The following margin f0 Effect of the invention The positive radiation-sensitive resin composition of the invention is composed of an alkali-soluble resin, a radiation-sensitive compound, and a compound having an alkali dissolution suppressing function, and is resistant to short-wavelength radiation such as deep ultraviolet rays and excimer laser.
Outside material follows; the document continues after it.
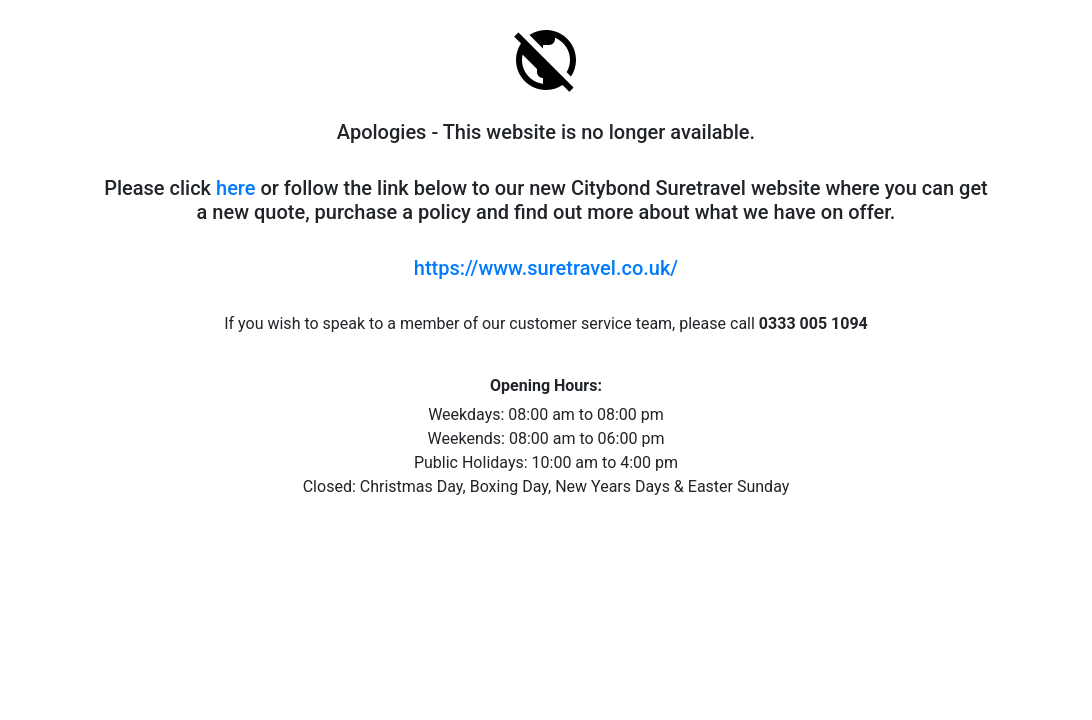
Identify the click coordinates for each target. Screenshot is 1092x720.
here (235, 188)
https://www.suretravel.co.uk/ (546, 268)
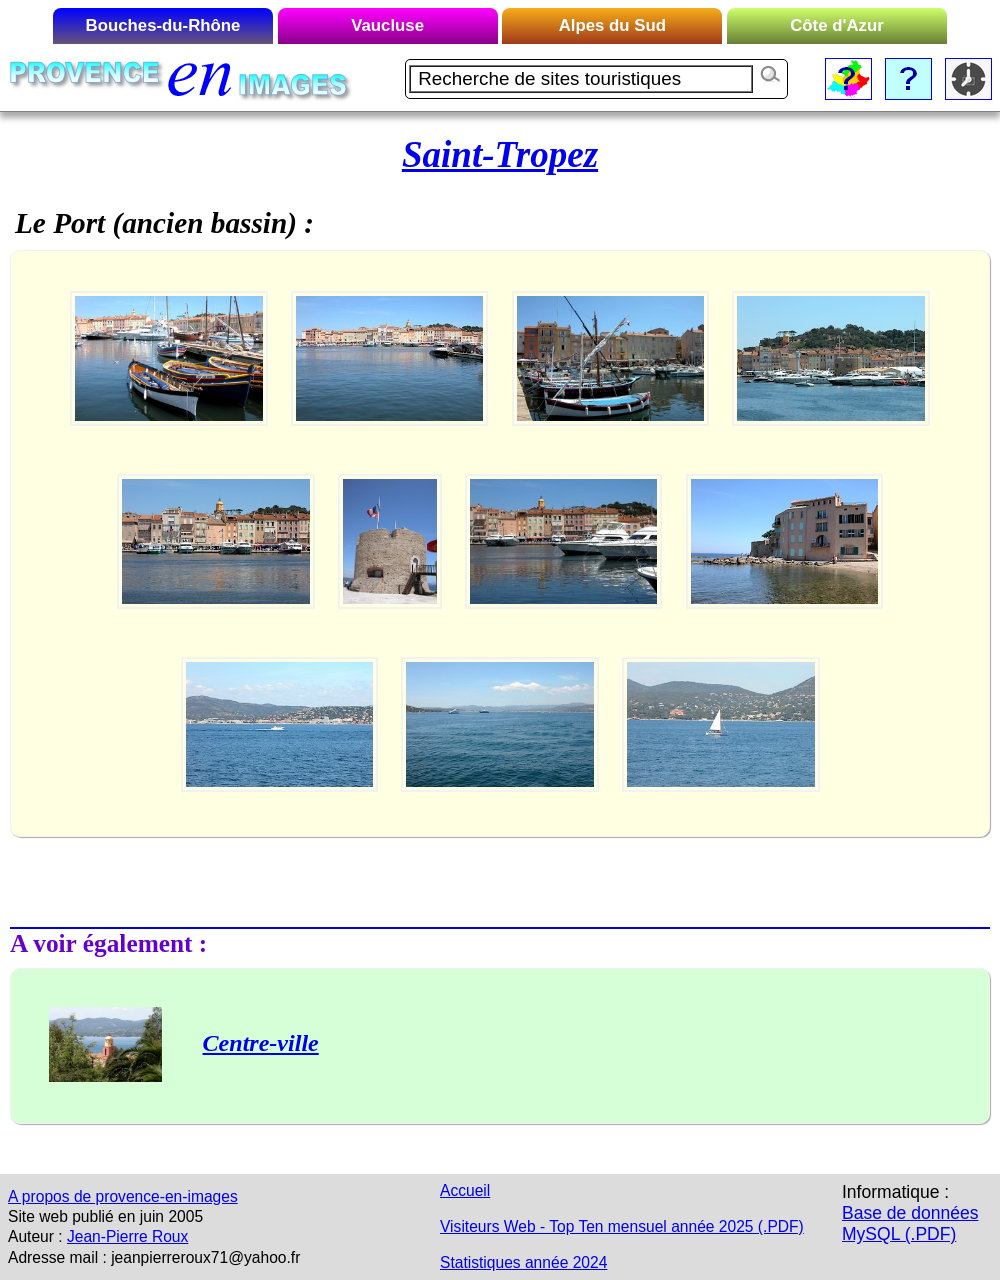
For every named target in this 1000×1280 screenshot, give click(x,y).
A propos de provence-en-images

Even when used as a source, there is no film loss in areas not irradiated with radiation during development with an alkaline aqueous solution, and a resist pattern with a good profile can be achieved at high resolution.

The positive radiation-sensitive resin composition of the present invention further includes ultraviolet rays,
It is also sensitive to radiation such as electron beams, X-rays, and synchrotron radiation, and is suitable as a resist for producing high-density integrated circuits.

Patent applicant: Japan Synthetic Rubber Co., Ltd.

Claims (1)

[Claims] an alkali-soluble resin capable of forming a film with a dissolution rate of 10,000 A/min or less in a 1% by weight aqueous solution of tetramethylammonium hydroxide at 25°C; and at least one radiation-sensitive compound selected from diazoketones and diazosulfones; 1. A positive radiation-sensitive resin composition comprising a compound having a function of suppressing dissolution of an alkali-soluble resin in an alkaline aqueous solution.